== Dataset records ==

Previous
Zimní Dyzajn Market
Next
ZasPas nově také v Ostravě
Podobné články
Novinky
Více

===
== Dataset records ==

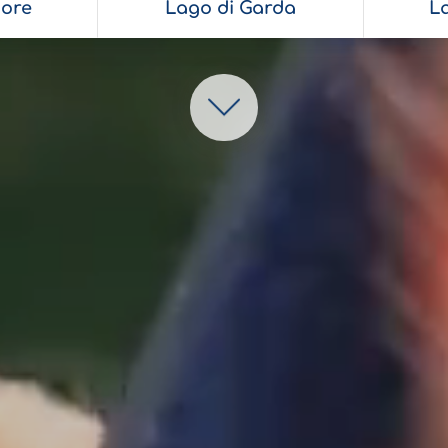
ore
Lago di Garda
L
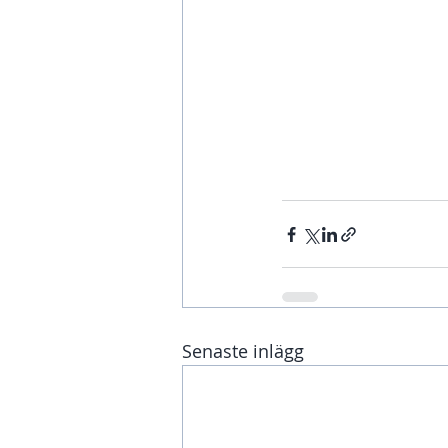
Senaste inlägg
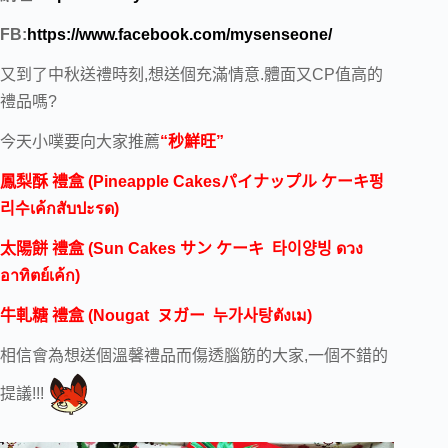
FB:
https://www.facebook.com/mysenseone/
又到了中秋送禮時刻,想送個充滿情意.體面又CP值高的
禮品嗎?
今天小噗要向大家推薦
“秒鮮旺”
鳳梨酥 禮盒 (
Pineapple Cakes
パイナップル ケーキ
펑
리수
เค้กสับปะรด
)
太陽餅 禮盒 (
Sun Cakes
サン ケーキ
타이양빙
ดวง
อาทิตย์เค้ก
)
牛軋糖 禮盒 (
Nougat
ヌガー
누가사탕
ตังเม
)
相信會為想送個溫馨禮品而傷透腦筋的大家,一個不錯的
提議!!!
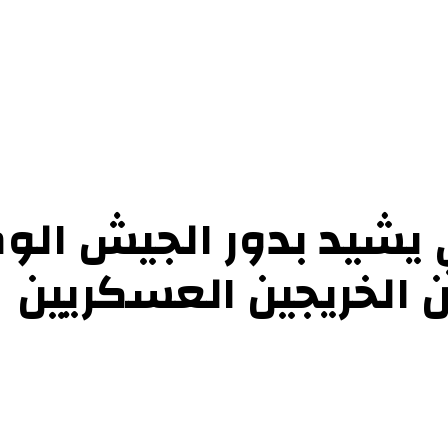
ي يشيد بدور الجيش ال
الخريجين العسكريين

===

■ Your assignment
Your copy should hold the lines from the one with "相信會為想送個溫馨禮品而傷透腦筋的大家,一個不錯的" up to and including the one with "الخريجين العسكريين", exactly as in the data above, and no pictures.

■ Exercise solution
相信會為想送個溫馨禮品而傷透腦筋的大家,一個不錯的
提議!!!
ي يشيد بدور الجيش ال
الخريجين العسكريين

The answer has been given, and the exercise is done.